_PROBLEM TO SOLVE:_ The full set of entries has to be output exactly.
━━━━
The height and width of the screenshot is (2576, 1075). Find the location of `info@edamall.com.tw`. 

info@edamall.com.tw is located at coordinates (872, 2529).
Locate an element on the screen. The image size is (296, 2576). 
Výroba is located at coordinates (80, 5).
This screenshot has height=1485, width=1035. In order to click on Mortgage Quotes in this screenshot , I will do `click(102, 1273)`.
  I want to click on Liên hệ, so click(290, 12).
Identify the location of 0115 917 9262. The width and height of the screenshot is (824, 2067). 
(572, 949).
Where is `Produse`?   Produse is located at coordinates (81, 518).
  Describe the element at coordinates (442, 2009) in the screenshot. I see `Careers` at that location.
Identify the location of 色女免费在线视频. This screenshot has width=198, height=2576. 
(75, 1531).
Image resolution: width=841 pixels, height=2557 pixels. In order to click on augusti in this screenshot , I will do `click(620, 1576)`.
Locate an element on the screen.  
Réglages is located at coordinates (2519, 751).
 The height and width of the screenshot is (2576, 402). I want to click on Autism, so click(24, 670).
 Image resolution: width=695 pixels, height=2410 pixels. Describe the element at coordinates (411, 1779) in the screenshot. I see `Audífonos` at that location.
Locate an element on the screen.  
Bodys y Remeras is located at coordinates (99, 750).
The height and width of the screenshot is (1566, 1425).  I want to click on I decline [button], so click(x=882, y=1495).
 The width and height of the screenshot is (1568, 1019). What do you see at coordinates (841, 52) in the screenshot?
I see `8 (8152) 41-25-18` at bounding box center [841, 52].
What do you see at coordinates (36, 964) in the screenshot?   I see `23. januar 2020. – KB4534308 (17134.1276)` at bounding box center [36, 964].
━━━━
_WRITTEN SOLUTION:_
The height and width of the screenshot is (2576, 1075). Find the location of `info@edamall.com.tw`. 

info@edamall.com.tw is located at coordinates (872, 2529).
Locate an element on the screen. The image size is (296, 2576). 
Výroba is located at coordinates (80, 5).
This screenshot has height=1485, width=1035. In order to click on Mortgage Quotes in this screenshot , I will do `click(102, 1273)`.
  I want to click on Liên hệ, so click(290, 12).
Identify the location of 0115 917 9262. The width and height of the screenshot is (824, 2067). 
(572, 949).
Where is `Produse`?   Produse is located at coordinates (81, 518).
  Describe the element at coordinates (442, 2009) in the screenshot. I see `Careers` at that location.
Identify the location of 色女免费在线视频. This screenshot has width=198, height=2576. 
(75, 1531).
Image resolution: width=841 pixels, height=2557 pixels. In order to click on augusti in this screenshot , I will do `click(620, 1576)`.
Locate an element on the screen.  
Réglages is located at coordinates (2519, 751).
 The height and width of the screenshot is (2576, 402). I want to click on Autism, so click(24, 670).
 Image resolution: width=695 pixels, height=2410 pixels. Describe the element at coordinates (411, 1779) in the screenshot. I see `Audífonos` at that location.
Locate an element on the screen.  
Bodys y Remeras is located at coordinates (99, 750).
The height and width of the screenshot is (1566, 1425).  I want to click on I decline [button], so click(x=882, y=1495).
 The width and height of the screenshot is (1568, 1019). What do you see at coordinates (841, 52) in the screenshot?
I see `8 (8152) 41-25-18` at bounding box center [841, 52].
What do you see at coordinates (36, 964) in the screenshot?   I see `23. januar 2020. – KB4534308 (17134.1276)` at bounding box center [36, 964].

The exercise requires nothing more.